Theodore Fried, Self Portrait, not dated. Oil on canvas. Sherwin Miller Museum of Jewish Art, Tulsa (OK)
This presentation will explore the historical background and creative works of Hungarian-born Jewish artist Theodore Fried (1902-1980). He was educated at the Budapest Academy of Fine Arts and moved to Vienna in 1924 and to Paris in 1925. He met and married his first wife Anna and his son Christopher was born in 1928. That same year, the artist had his first one-man show, and was included in important shows in Vienna, Prague, Berlin, and Paris.
When the Nazis came to power in 1933, Fried’s work was labeled as “degenerate”. He fled with his family to unoccupied Southern France, from where, in 1942, a Quaker organization brought him and his family to the United States. Most of his artwork stayed behind, hidden throughout France. The bulk of it was not recovered until the 1970’s.
Fried settled in New York, where he lived for the rest of his life; summering in the Berkshires. In the early 1960s he founded, with his second wife Maria, the Hudson Guild Art Project, a community art school and gallery still thriving today. Over the course of his lifetime, Fried’s work was affected by loss, love, and changing aesthetics and values of the world around him. It offers a fascinating glimpse into an era that feels much more distant than it is.
Sofia Thornblad is the Chief Curator and Director of Collections and Holocaust Education for the Sherwin Miller Museum of Jewish Art in Tulsa Oklahoma. She has a BA in Holocaust and Genocide Studies from Keene State College and an MA in Museum Studies from the University of New Hampshire. Originally from the East Coast, she lives in Tulsa with her partner and their various pets.
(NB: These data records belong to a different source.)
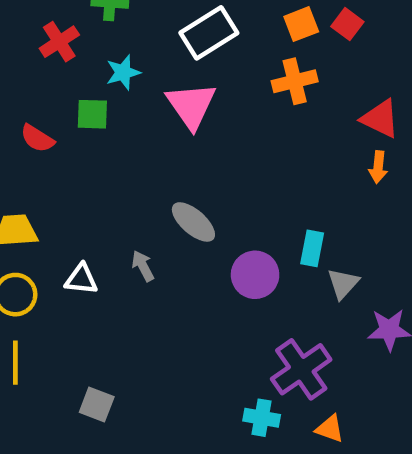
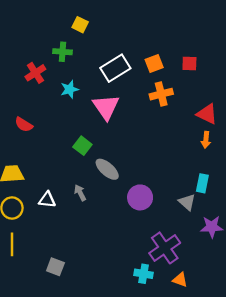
orange square: (301, 24) -> (154, 63), moved
red square: (347, 24) -> (189, 63), turned -35
green square: (92, 114) -> (82, 146), moved, turned 36
cyan rectangle: (312, 248) -> (202, 183), moved
gray triangle: (343, 284) -> (187, 202), turned -30

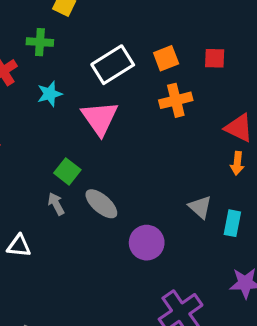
gray arrow: (80, 193) -> (56, 204), moved
gray triangle: (187, 202) -> (200, 207), moved

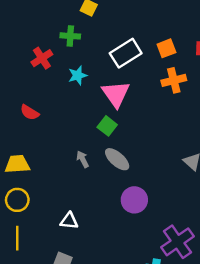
green square: (67, 171) -> (107, 126), moved
purple circle: (147, 243) -> (134, 200), moved
white triangle: (19, 246) -> (69, 221), moved

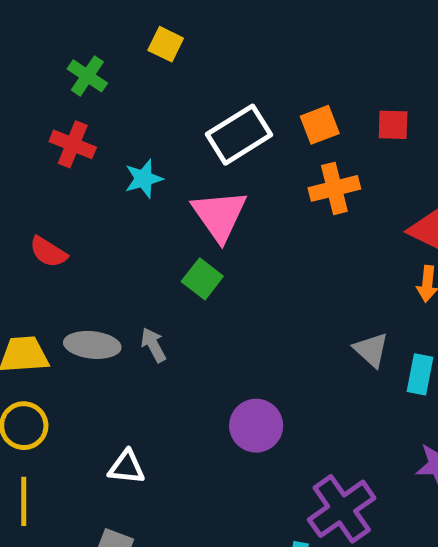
green cross: (70, 36) -> (87, 76), moved, turned 30
red cross: (42, 58) -> (73, 144), turned -35
gray ellipse: (117, 159) -> (92, 345), moved, turned -35

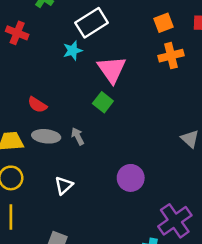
white rectangle: (239, 135) -> (92, 23), moved
red cross: (73, 144) -> (17, 33), moved
red semicircle: (48, 252) -> (37, 105), moved
white triangle: (127, 467) -> (64, 185), moved, turned -48

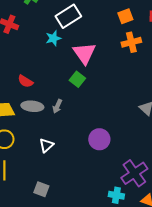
gray arrow: (78, 136) -> (57, 106), turned -128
In her free time, she participates in local community theater productions both as a historical consultant and performer.
This event is part of the online series Flight or Fight. stories of artists under repression.
And now to Samson Schames:
WEDNESDAY, September 17, 12:00PM EDT ONLINE
Samson Schames (1898-1967): Family and Friends
Conversation with Natalie Green Giles, James McCaffrey, and Charlie Scheidt.
Moderated by William Weitzer, PhD

Samson Schames, Self-Portrait with Dedication, 30 April 1967. Ink on paper, 17.5 x 14.5 in. Private collection
In this virtual event, a distinguished panel comprising family members, friends, and their descendants from New York will share memories of the German-born artist Samson Schames (1898-1967): Natalie Green Giles is a descendant of the Schames family, James McCaffrey is the son of Catherine O’Neill McCaffrey, a close friend, and Charlie Scheidt’s father was a childhood friend in Germany and reconnected in the US. Moderated by William (Billy) Weitzer, former Executive director of the Leo Baeck Institute New York.
A short film created by the Leo Baeck Institute-New York will introduce the artist.
This event is part of the online series Flight or Fight. stories of artists under repression.
The exhibition LOST AND FOUND: The Art and Life of Samson Schames will be on view from September 15 to December 21, 2025, at the Center for Jewish History in New York City. It is organized by the Leo Baeck Institute New York|Berlin.
You can find the recordings of our virtual August events here, to watch, re-watch and pass on:
This month, we feature two important exhibitions in Germany:
Defiance: Jewish Women and Design in the Modern Era is on view until November 23, 2025 at the Jewish Museum Berlin.
This exhibition is the first to honor the work of German-Jewish craftswomen who, during a time marked by exclusion and upheaval, forged their own paths. It presents the lives and works of more than 60 Jewish female designers and demonstrates how they overcame societal barriers to fight for change and visibility — and how they paved the way for other women in the process.
Most of the artists featured in the exhibition are unknown today.

Do you remember Erik Riedel’s talk about Léo Maillet (1902-1990), who escaped from a deportation train bound for Auschwitz and lived in the French Cévennes under a false identity from 1942 onwards? The small exhibition at the Jewish Museum Frankfurt is worth a trip.
Léo Maillet. The Broken Mirror is on view until November 16, 2025 at the Jewish Museum Frankfurt.
The work of the painter and graphic artist Léo Maillet, who changed his name in exile from the original Leopold Mayer, reflects the numerous upheavals in his biography.
The self-portraits Maillet created in exile form the core of this special exhibition; they offer symbolic expression to the persecuted artist’s contradictory and precarious existence.